Во-первых, наличие «предмета», к которому стремится субъект, не может, как показал анализ, быть критерием деятельности.

Во-вторых, обнаруживается противоречие между обоснованием принципа предметности деятельности и тем пониманием предмета деятельности, которое лежит в основе рассматриваемой теории.

Наконец, функции побуждения и направления деятельности, а также функция смыслообразования приписываются «предмету деятельности» без достаточных оснований.

Мы попытались показать, что деятельность и «активная ориентировка» порождаются сопротивлением, которое оказывает субъекту в удовлетворении его потребностей среда (как предметная, так и социальная), что предметность, деятельности состоит в предметном характере этого сопротивления и что направление деятельности, т.е. выбор средств удовлетворения потребности, целей, орудий и т.п., определяется этим сопротивлением. Отсюда вытекает необходимость и определяющая роль в деятельности такого компонента психического отражения действительности, как «образ сопротивления».

Что же касается функций побуждения деятельности и смыслообразования, то их выполняет удовлетворение потребности в виде предвосхищаемого эмоционального переживания, связанного с ним.

Предлагаемый пересмотр ряда положений теории деятельности облегчает, на наш взгляд, ее соотнесение с концепциями Н.А. Бернштейна, П.К. Анохина, Д.Н. Узнадзе и П.Я. Гальперина. Вместе с тем он, вероятно, потребует критического рассмотрения и некоторых других положений теории деятельности. В качестве первоочередных предметов такого рассмотрения можно назвать положения о «структуре деятельности» и «интериоризации внешней деятельности».

 

1. Анохин П. К. Философские аспекты теории функциональной системы. Избранные труды. — М., 1978. — 400 с.

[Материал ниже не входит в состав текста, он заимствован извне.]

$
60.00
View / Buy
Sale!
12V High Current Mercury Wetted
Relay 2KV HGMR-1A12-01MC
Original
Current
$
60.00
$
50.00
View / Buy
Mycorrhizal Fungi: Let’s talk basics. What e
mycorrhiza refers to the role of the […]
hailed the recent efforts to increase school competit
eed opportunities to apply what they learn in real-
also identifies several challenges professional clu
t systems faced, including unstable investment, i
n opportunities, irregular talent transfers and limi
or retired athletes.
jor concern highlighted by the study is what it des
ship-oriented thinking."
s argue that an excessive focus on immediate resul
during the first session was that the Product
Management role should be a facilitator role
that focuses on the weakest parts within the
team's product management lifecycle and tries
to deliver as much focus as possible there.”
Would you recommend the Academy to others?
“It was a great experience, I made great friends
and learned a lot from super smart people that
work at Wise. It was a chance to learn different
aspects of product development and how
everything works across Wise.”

2. Бернштейн Н. А. На путях к биологии активности. — Вопросы философии. 1965. № 10. С. 65—78.

3. Бернштейн Н. А. Очерки по физиологии движений и физиологии активности. — М., 1966. — 349 с.

4. Божович Л. И. Проблема развития мотивационной сферы ребенка. — В сб.: Изучение мотивации поведения детей и подростков. М., 1972. С. 7—44.

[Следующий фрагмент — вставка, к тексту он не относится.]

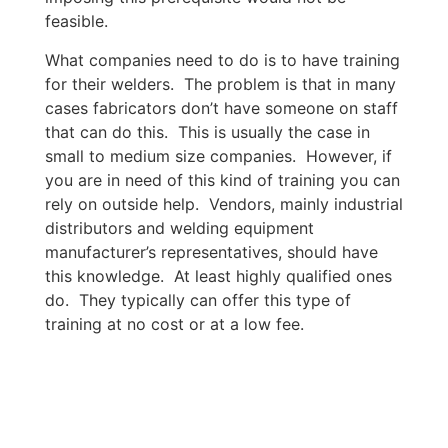
feasible.
What companies need to do is to have training
for their welders. The problem is that in many
cases fabricators don’t have someone on staff
that can do this. This is usually the case in
small to medium size companies. However, if
you are in need of this kind of training you can
rely on outside help. Vendors, mainly industrial
distributors and welding equipment
manufacturer’s representatives, should have
this knowledge. At least highly qualified ones
do. They typically can offer this type of
training at no cost or at a low fee.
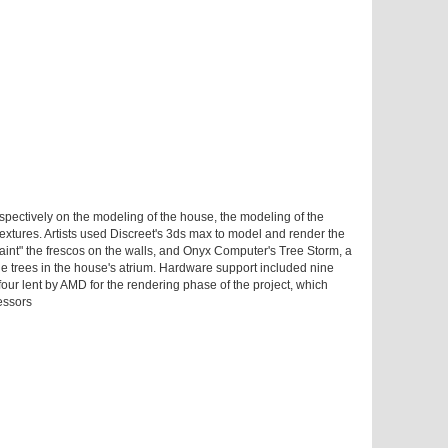
espectively on the modeling of the house, the modeling of the
 textures. Artists used Discreet's 3ds max to model and render the
int" the frescos on the walls, and Onyx Computer's Tree Storm, a
he trees in the house's atrium. Hardware support included nine
four lent by AMD for the rendering phase of the project, which
essors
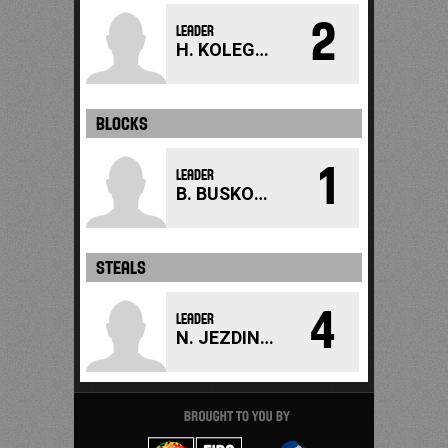
2
LEADER
H. KOLEGAROVA
BLOCKS
1
LEADER
B. BUSKOVA
STEALS
4
LEADER
N. JEZDINSKA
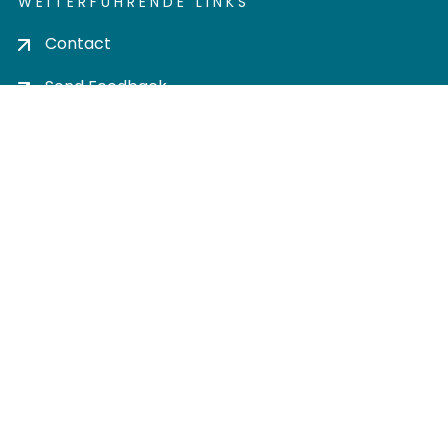
WEITERFÜHRENDE LINKS
Contact
Send Feedback
Cookie settings
Privacy policy
Impress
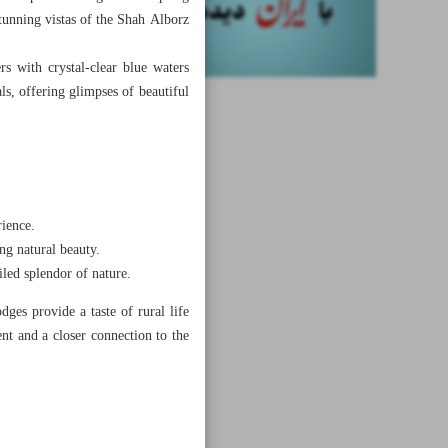
tunning vistas of the Shah Alborz
s with crystal-clear blue waters
s, offering glimpses of beautiful
rience.
ng natural beauty.
iled splendor of nature.
ges provide a taste of rural life
nt and a closer connection to the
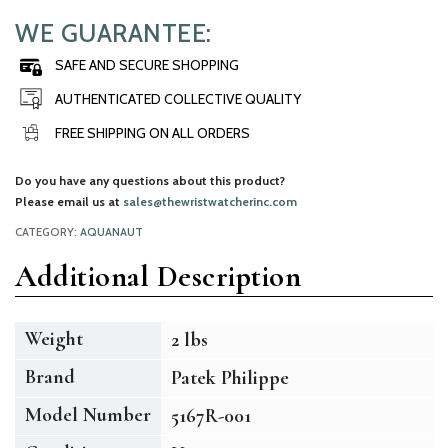
WE GUARANTEE:
SAFE AND SECURE SHOPPING
AUTHENTICATED COLLECTIVE QUALITY
FREE SHIPPING ON ALL ORDERS
Do you have any questions about this product?
Please email us at
sales@thewristwatcherinc.com
CATEGORY:
AQUANAUT
Additional Description
Weight
2 lbs
Brand
Patek Philippe
Model Number
5167R-001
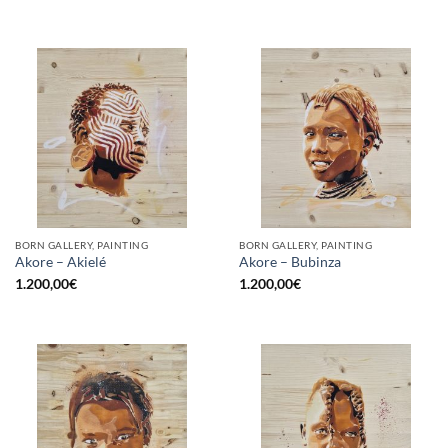
BORN GALLERY, PAINTING
BORN GALLERY, PAINTING
Akore – Akielé
Akore – Bubinza
1.200,00
€
1.200,00
€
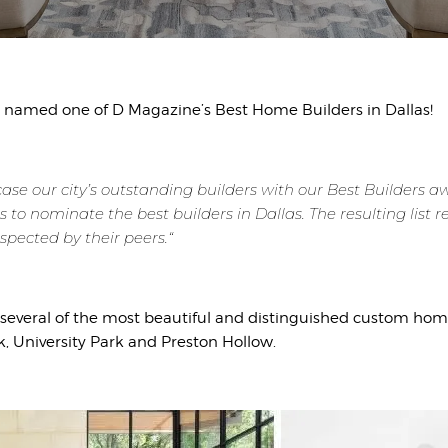
named one of D Magazine’s Best Home Builders in Dallas!
case our city’s outstanding builders with our Best Builders 
s to nominate the best builders in Dallas. The resulting list
spected by their peers.“
everal of the most beautiful and distinguished custom homes
k, University Park and Preston Hollow.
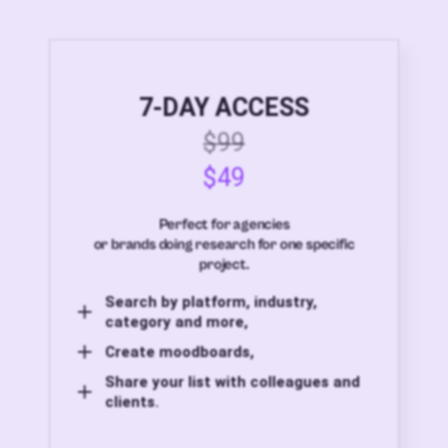
7-DAY ACCESS
$99
$49
Perfect for agencies
or brands doing research for one specific
project.
Search by platform, industry,
category and more,
Create moodboards,
Share your list with colleagues and
clients.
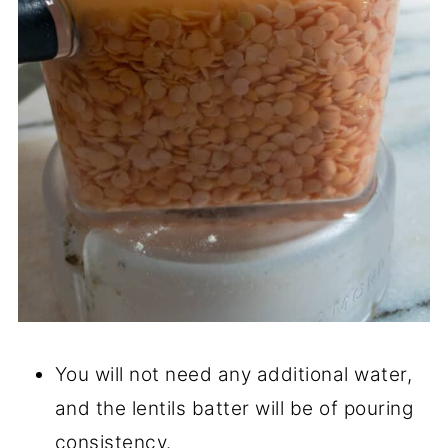
You will not need any additional water,
and the lentils batter will be of pouring
consistency.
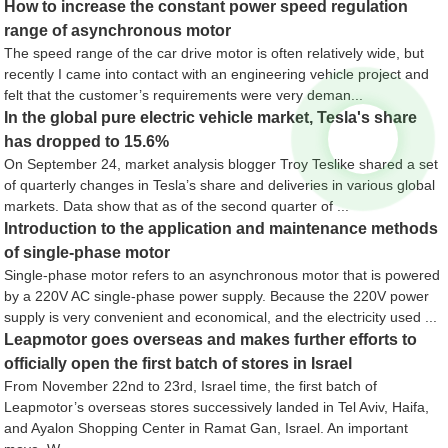
How to increase the constant power speed regulation
range of asynchronous motor
The speed range of the car drive motor is often relatively wide, but
recently I came into contact with an engineering vehicle project and
felt that the customer’s requirements were very deman...
In the global pure electric vehicle market, Tesla's share
has dropped to 15.6%
On September 24, market analysis blogger Troy Teslike shared a set
of quarterly changes in Tesla’s share and deliveries in various global
markets. Data show that as of the second quarter of ...
Introduction to the application and maintenance methods
of single-phase motor
Single-phase motor refers to an asynchronous motor that is powered
by a 220V AC single-phase power supply. Because the 220V power
supply is very convenient and economical, and the electricity used ...
Leapmotor goes overseas and makes further efforts to
officially open the first batch of stores in Israel
From November 22nd to 23rd, Israel time, the first batch of
Leapmotor’s overseas stores successively landed in Tel Aviv, Haifa,
and Ayalon Shopping Center in Ramat Gan, Israel. An important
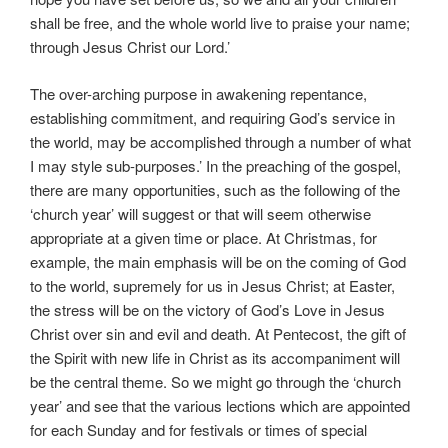
shall be free, and the whole world live to praise your name;
through Jesus Christ our Lord.’
The over-arching purpose in awakening repentance,
establishing commitment, and requiring God’s service in
the world, may be accomplished through a number of what
I may style sub-purposes.’ In the preaching of the gospel,
there are many opportunities, such as the following of the
‘church year’ will suggest or that will seem otherwise
appropriate at a given time or place. At Christmas, for
example, the main emphasis will be on the coming of God
to the world, supremely for us in Jesus Christ; at Easter,
the stress will be on the victory of God’s Love in Jesus
Christ over sin and evil and death. At Pentecost, the gift of
the Spirit with new life in Christ as its accompaniment will
be the central theme. So we might go through the ‘church
year’ and see that the various lections which are appointed
for each Sunday and for festivals or times of special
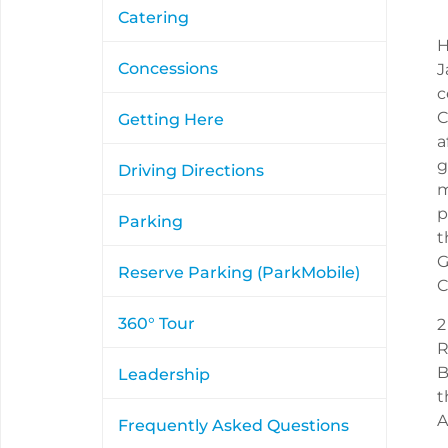
Catering
H
Concessions
J
c
C
Getting Here
a
g
Driving Directions
m
p
Parking
t
G
Reserve Parking (ParkMobile)
C
360° Tour
2
R
B
Leadership
t
A
Frequently Asked Questions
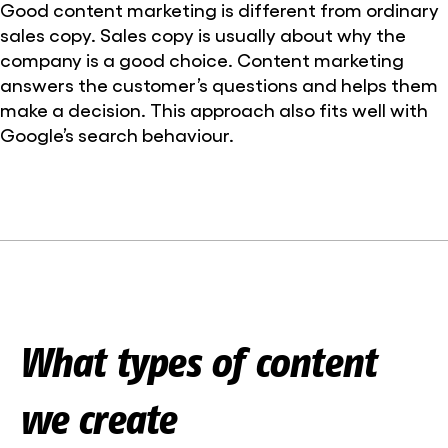
Good content marketing is different from ordinary
sales copy. Sales copy is usually about why the
company is a good choice. Content marketing
answers the customer’s questions and helps them
make a decision. This approach also fits well with
Google’s search behaviour.
What types of content
we create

5. Вилюнас В. К. Психология эмоциональных явлений. — М., 1976. — 142 с.

6. Выготский Л. С. Игра и ее роль в психическом развитии ребенка. — Вопросы психологии. 1966. № 6. С. 62—76.

7. Выготский Л. С. Собр. соч.: В 6 т. Т. 2. — М., 1982. — 504 с.

 

126

 

8. Гальперин П. Я. Введение в психологию. — М., 1976. — 150 с.

9. Гегель. Соч.: В 13т. Т. 8. — М.; Л., 1935. — 470 с.

10. Додонов Б. И. Эмоция как ценность. — М., 1978. — 272 с.

11. Леонтьев А. Н. «Единицы» и уровни деятельности. — Вестник МГУ. Серия 14. Психология. 1978. № 2. С. 3—13.

12. Леонтьев А. Н. Проблемы развития психики. — 4-е изд. — М., 1981. — 584 с.

13. Леонтьев А. Н. Деятельность. Сознание. Личность. — М., 1975. — 340 с.

 

Поступила в редакцию 18.IV 1983 г.



1 Необходимость такого сопротивления (игровых правил) для существования игровой деятельности показана Л.С. Выготским [6].

2 Отметим, что «сопротивление» также определяется через удовлетворение потребности; «сопротивляющиеся» предметы всегда обладают для субъекта смыслом (специфическим, «отрицательным»), смыслом того, что препятствует, мешает удовлетворению потребности.